I’m not one to toot my own horn, but I’m generally a pretty decent person. I pay my taxes, retrieve cats from trees, and I’ve even rescued people from burning buildings. There are few feats of daring that I won’t attempt, and there are even fewer people that I don’t like. There’s only one person in the world can get my spandex in a twist, and unfortunately, I live with him. There’s no getting around the fact that he’s after me. He snores like a bullhorn, he listens to music too loudly when I’m trying to study, he won’t shut off the lights when I go to bed, and he tried to push me into a vat of radioactive liquid while we were fighting on the roof of his castle last week. Worse, I know that bitch is drinking my acai juice in our mini-fridge. Without those anti-oxidants, I’m just can’t fire on all cylinders. He even knows that I’m allergic to lavender, and yet he insists on having a lavender air freshener in the room at all times. It’s like he’s trying to make me sick and dizzy.

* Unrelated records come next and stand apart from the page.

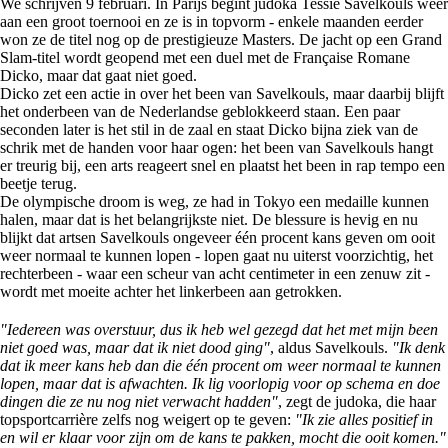
We schrijven 9 februari. In Parijs begint judoka Tessie Savelkouls weer
aan een groot toernooi en ze is in topvorm - enkele maanden eerder
won ze de titel nog op de prestigieuze Masters. De jacht op een Grand
Slam-titel wordt geopend met een duel met de Française Romane
Dicko, maar dat gaat niet goed.
Dicko zet een actie in over het been van Savelkouls, maar daarbij blijft
het onderbeen van de Nederlandse geblokkeerd staan. Een paar
seconden later is het stil in de zaal en staat Dicko bijna ziek van de
schrik met de handen voor haar ogen: het been van Savelkouls hangt
er treurig bij, een arts reageert snel en plaatst het been in rap tempo een
beetje terug.
De olympische droom is weg, ze had in Tokyo een medaille kunnen
halen, maar dat is het belangrijkste niet. De blessure is hevig en nu
blijkt dat artsen Savelkouls ongeveer één procent kans geven om ooit
weer normaal te kunnen lopen - lopen gaat nu uiterst voorzichtig, het
rechterbeen - waar een scheur van acht centimeter in een zenuw zit -
wordt met moeite achter het linkerbeen aan getrokken.
"Iedereen was overstuur, dus ik heb wel gezegd dat het met mijn been
niet goed was, maar dat ik niet dood ging"
, aldus Savelkouls.
"Ik denk
dat ik meer kans heb dan die één procent om weer normaal te kunnen
lopen, maar dat is afwachten. Ik lig voorlopig voor op schema en doe
dingen die ze nu nog niet verwacht hadden"
, zegt de judoka, die haar
topsportcarrière zelfs nog weigert op te geven:
"Ik zie alles positief in
en wil er klaar voor zijn om de kans te pakken, mocht die ooit komen."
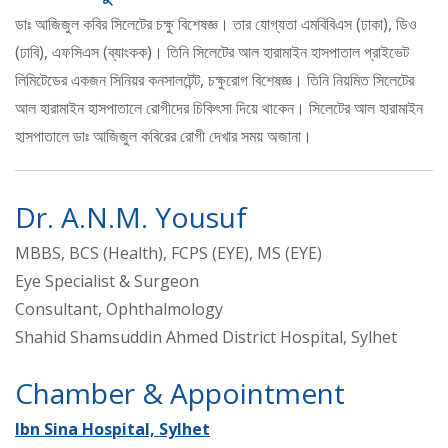
ডাঃ আজিজুল কবির সিলেটের চক্ষু বিশেষজ্ঞ। তার যোগ্যতা এমবিবিএস (ঢাকা), ডিও
(ঢাবি), এফসিএস (ব্যাংকক)। তিনি সিলেটের আল হারামাইন হাসপাতাল প্রাইভেট
লিমিটেডের একজন সিনিয়র কনসালটেন্ট, চক্ষুরোগ বিশেষজ্ঞ। তিনি নিয়মিত সিলেটের
আল হারামাইন হাসপাতালে রোগীদের চিকিৎসা দিয়ে থাকেন। সিলেটের আল হারামাইন
হাসপাতালে ডাঃ আজিজুল কবিরের রোগী দেখার সময় অজানা।
Dr. A.N.M. Yousuf
MBBS, BCS (Health), FCPS (EYE), MS (EYE)
Eye Specialist & Surgeon
Consultant, Ophthalmology
Shahid Shamsuddin Ahmed District Hospital, Sylhet
Chamber & Appointment
Ibn Sina Hospital, Sylhet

He copies my homework and cheats on his exams in all the classes we have together, so he’s coasting through Spring Quarter. And to top it all off, he swooped in on this super cute girl I had been eyeing all night at KA and I had to listen to them do it in our room while I pretended to already be asleep. Guess she likes bad boys. He’s ruining my life, and I WILL stop him…as soon as I escape from this block of ice he’s frozen me in. God, what an asshole.